- Kenya’s super rich whose cash under management are above 100 MM KES (986,582 USD), consider land and property as their main investment vehicles over other asset classes, according to a survey prepared by Standard Chartered Bank. Noting that they prefer establishing or funding their own business instead of investing in other people’s businesses.
- The Central Bank of Kenya (CBK) reported that Kenya trade deficit in the first nine months of 2019 reached nearly 22 BN KES (41.6 MM USD). The country ordered goods worth 168.74 BN KES (1.64 BN USD) from African countries against export earning of 164.52 BN KES (1.62 BN USD) in the nine-month period.
- Uganda plans to borrow 9 TR UGX (1.89 BN USD) from external lenders in 2020/2021 to partly finance its budget. Noting that the funds will be in “form of concessional and non-concessional” credit.
- In Tanzania, inter-network mobile money transaction charges remain relatively high, and the process of sending and receiving money across platforms is quite uninteresting.
- The reduction in interest rates is impacting Rwanda banking sector, with some players registering growth in their loan books, as the growing appetite for credit shows an optimistic picture for 2020.
- In November 2019, the International Monetary Fund (IMF) revised Rwanda growth forecast in 2019 reaching 5%, up from 7.8%. Rwandan President Paul Kagame has long stated that his goal is to make Rwanda an African Singapore.
- In Rwanda, the Ministry of Industry and Commerce has been directed to focus on productivity, job creation and innovation, as efforts to achieve economic growth as stated by the 2020 national Budget.
- Ethiopia has set the minimum spend by solo foreign investors in local businesses and infrastructure projects at 200,000 USD. The government plans to sell a minority stake in phone monopoly Ethiopia Telecommunications Corp. in 2020, alongside two new licenses to create competition. Six sugar plants are also due to be sold by the end of March.
- United Nations African Union Mission in Darfur (UNAMID) welcomes the framework agreement signed between the Transitional Government of Sudan and the Darfur armed movements (Darfur Track) during the peace talks in Juba, South Sudan, on 28 December 2019.

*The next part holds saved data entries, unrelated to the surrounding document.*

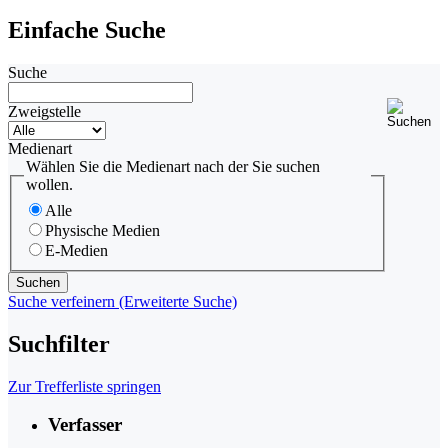
Einfache Suche
Suche
Zweigstelle
Medienart
Wählen Sie die Medienart nach der Sie suchen
wollen.
Alle
Physische Medien
E-Medien
Suche verfeinern (Erweiterte Suche)
Suchfilter
Zur Trefferliste springen
Verfasser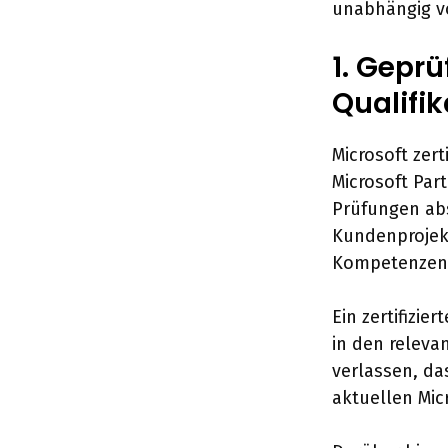
unabhängig v
1. Geprü
Qualifik
Microsoft zert
Microsoft Par
Prüfungen ab
Kundenprojekt
Kompetenzen“ 
Ein zertifizi
in den relev
verlassen, da
aktuellen Mic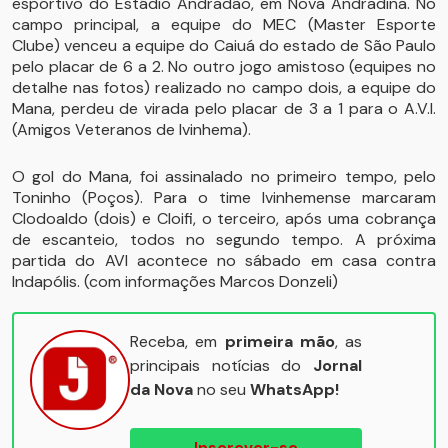
esportivo do Estádio Andradão, em Nova Andradina. No
campo principal, a equipe do MEC (Master Esporte
Clube) venceu a equipe do Caiuá do estado de São Paulo
pelo placar de 6 a 2. No outro jogo amistoso (equipes no
detalhe nas fotos) realizado no campo dois, a equipe do
Mana, perdeu de virada pelo placar de 3 a 1 para o A.V.I.
(Amigos Veteranos de Ivinhema).
O gol do Mana, foi assinalado no primeiro tempo, pelo
Toninho (Poços). Para o time Ivinhemense marcaram
Clodoaldo (dois) e Cloifi, o terceiro, após uma cobrança
de escanteio, todos no segundo tempo. A próxima
partida do AVI acontece no sábado em casa contra
Indapólis. (com informações Marcos Donzeli)
Receba, em
primeira mão
, as
principais notícias do
Jornal
da Nova
no seu
WhatsApp!
Inscrever-se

- Tanzania embassy in China has expressed its determination to attract more investors, tourists, scholarships and explore additional markets for local products in the south eastern Asian country which is the world's second-largest economy.
- Derivatives traders are now able to buy and sell Barclays Bank Futures on the Nairobi Derivatives Market (NEXT). Investors will put in a minimum of 1,800 KES (17.7 USD) as the initial margin in exchange for one Barclays bank Futures Contract. NSE added Barclays Futures into the derivatives market after it reviewed the composition of the NSE 25 Share Index.
- Only nine publicly traded companies will report a decrease in earnings of more than 25% in 2019 which is an improvement compared to 14 companies in 2018. The nine firms trading on the Nairobi Securities Exchange (NSE) and the Over the Counter (OTC) market include BOC Kenya, Kenya Airways, Standard Group, CIC Insurance Group, Williamson Tea Kenya and Eaagads.
- French multinational Rubis Energie has completed the purchase of oil marketer Gulf Energy in a deal that now makes it the largest petroleum dealer in Kenya. The deal has been completed in one of the shortest times, with Rubis taking six weeks to wrap up the transaction which it first announced on November 4.
- Airtel Kenya subscribers speak nearly three times more on their mobile phones than Safaricom users on the back of the telecom operator’s cheaper call tariffs. This is attributed to the fact that operators are offering their subscribers lower calling rates or free calls within the network.
- KCB Group has appointed former senior executive at Price Waterhouse Coopers (PWC), Anne Eriksson, as a non-executive director of its board effective December 18, 2019. Ms. Eriksson recently retired from PwC after 40 years where she was the regional senior partner and CEO for Eastern Africa and senior country partner Kenya.
- Zimbabwe and China Lesso Group signed an agricultural cooperation agreement under which 12,800 hectares will be put under irrigation for the production of over 60,000 tons of maize each season.
- The Competition and Tariff Commission (CTC) has approved the proposed acquisition of a 99% stake in Selby Enterprises, a Zimbabwean horticultural product supplied by Mbizi, a subsidiary of Mauritian investment management firm, SSCG Africa Holdings.
- Ethiopian Airlines and Boeing are partnering to deliver much-needed aid supplies to organizations across Ethiopia. The airline took delivery of a new 787 Dreamliner from North Charleston, South Carolina in December and loaded the jet with books, school supplies, clothing and medical supplies for the flight home to Addis Ababa.
- The Namibian government has signed a land lease agreement that will enable the construction of a 44 MW wind farm in the country’s southern Karas Region. The agreement was signed by the Ministry of Environment and Tourism (MET) and independent power producer (IPP) Diaz Wind Power, which is a unit of United Africa Group (UAG).